The purpose of our research is to investigate the financial vulnerability of Israeli NPOs using a hazard analysis methodology. The research focuses on financial vulnerabilities that arise specifically from funding instability. Only one funding source is considered, ministerial support grants, as these are the major central-government funding mechanism of relevance to Israeli NPOs.

Specific Research Objectives

The research had four objectives: (a) to statistically characterize the degree of funding instability and vulnerability to financial failure due to funding instability faced by Israeli nonprofits that obtain financial support through ministerial grants; (b) to study the relationship between Israeli NPOs’ vulnerability to financial failure and funding instability; (c) to investigate the relationship between vulnerability to financial failure and funding instability for different classes of NPOs; and (d) to assess the relationships (standard curves) that can be used for prediction of financial vulnerability of Israeli NPOs to funding instability.

Data

CBS data on NPOs were used.
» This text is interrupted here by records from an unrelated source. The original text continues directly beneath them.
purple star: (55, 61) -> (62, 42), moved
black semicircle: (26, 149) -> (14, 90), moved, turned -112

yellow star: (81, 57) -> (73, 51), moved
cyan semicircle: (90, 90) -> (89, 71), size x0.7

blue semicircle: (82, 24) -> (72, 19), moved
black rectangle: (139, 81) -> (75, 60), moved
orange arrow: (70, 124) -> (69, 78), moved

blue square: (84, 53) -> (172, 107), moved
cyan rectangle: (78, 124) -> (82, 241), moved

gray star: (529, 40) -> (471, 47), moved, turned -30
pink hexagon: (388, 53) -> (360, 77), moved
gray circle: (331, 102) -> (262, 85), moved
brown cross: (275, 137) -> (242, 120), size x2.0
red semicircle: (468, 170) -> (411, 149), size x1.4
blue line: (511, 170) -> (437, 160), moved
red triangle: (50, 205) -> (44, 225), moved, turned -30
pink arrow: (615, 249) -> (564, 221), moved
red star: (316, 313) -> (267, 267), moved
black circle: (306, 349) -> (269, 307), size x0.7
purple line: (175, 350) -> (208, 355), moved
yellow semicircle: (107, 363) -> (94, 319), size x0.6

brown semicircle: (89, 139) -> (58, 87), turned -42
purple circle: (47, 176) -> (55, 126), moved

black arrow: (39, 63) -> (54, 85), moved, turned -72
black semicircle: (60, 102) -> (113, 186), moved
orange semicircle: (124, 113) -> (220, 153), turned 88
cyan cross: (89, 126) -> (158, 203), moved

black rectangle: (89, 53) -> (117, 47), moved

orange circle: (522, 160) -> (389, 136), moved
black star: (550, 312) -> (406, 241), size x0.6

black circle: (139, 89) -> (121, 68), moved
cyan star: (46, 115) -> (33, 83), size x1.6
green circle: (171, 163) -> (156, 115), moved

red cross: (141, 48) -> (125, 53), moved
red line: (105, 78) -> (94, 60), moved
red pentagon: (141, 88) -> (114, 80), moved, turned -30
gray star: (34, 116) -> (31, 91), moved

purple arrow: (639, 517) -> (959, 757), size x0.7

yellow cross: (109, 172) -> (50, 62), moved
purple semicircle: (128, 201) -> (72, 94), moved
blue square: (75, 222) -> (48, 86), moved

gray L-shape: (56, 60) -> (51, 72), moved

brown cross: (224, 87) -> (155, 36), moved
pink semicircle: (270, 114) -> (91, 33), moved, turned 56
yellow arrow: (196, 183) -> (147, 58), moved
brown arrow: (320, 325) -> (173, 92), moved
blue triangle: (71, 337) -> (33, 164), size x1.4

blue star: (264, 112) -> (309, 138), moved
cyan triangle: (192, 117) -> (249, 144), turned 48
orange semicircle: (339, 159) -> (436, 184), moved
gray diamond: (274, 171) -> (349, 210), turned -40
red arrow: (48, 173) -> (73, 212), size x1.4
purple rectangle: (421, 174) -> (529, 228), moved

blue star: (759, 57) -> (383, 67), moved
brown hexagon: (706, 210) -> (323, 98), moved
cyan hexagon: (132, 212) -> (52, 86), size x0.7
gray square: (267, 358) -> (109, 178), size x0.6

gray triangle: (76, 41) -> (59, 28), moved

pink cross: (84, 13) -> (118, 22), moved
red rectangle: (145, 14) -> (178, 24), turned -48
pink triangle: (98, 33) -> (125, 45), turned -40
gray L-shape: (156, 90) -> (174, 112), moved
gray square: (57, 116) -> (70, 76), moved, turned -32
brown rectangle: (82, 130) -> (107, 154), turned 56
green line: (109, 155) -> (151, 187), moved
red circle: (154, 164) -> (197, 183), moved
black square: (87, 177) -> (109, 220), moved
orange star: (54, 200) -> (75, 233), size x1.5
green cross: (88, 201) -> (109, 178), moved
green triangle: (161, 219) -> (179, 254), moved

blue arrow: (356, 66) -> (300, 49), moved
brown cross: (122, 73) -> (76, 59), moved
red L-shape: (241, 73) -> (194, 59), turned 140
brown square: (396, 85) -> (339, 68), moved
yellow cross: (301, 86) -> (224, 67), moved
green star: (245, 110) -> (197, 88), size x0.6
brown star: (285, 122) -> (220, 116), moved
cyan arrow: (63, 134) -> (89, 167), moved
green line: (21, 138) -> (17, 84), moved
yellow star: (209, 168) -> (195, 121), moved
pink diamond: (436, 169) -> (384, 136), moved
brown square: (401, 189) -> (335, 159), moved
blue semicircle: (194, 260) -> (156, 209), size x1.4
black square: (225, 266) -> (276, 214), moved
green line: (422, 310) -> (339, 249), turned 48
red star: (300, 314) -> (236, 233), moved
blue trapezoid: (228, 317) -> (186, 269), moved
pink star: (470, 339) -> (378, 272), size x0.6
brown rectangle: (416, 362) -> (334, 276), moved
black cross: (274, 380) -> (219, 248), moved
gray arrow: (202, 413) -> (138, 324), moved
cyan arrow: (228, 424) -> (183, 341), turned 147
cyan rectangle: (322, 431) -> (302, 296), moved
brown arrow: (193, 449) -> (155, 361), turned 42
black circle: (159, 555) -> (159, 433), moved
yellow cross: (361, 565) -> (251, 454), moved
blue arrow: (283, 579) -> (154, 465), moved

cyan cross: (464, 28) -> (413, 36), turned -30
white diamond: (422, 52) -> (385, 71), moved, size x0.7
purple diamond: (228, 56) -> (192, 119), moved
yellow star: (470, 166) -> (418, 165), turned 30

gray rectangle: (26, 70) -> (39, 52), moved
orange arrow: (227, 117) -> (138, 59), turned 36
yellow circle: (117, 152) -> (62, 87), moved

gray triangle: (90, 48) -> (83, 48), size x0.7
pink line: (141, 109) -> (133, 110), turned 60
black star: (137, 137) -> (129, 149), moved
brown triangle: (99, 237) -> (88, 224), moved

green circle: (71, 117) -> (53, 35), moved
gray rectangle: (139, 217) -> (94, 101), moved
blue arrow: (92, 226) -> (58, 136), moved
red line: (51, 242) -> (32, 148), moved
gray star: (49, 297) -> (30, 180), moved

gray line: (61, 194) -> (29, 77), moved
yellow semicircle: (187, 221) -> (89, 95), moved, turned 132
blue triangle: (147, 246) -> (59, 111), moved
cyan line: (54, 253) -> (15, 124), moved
The CBS entrusted a copy of its NPO data set to the Israeli Centre for Third Sector Research (ICTR). For each NPO, the ICTR database provides information on foundation date, paid employees, field of activity (12 ICNPO categories excluding data on Israel’s national institutions); the size of any annual ministerial grant obtained for the 1997-2007 period; NPO’s function; and NPO’s status (solvency, insolvency) and status change date.

The reason underlying the choice of solely one form of governmental support is that public funding of Israeli NPOs takes two major forms: contracts and ministerial support grants. Although these supports are not necessarily the main source of income, still they constitute an essential income source because they are flexible in terms of being used for various purposes including current expenses. In addition, for many NPOs’, they constitute the main source of income.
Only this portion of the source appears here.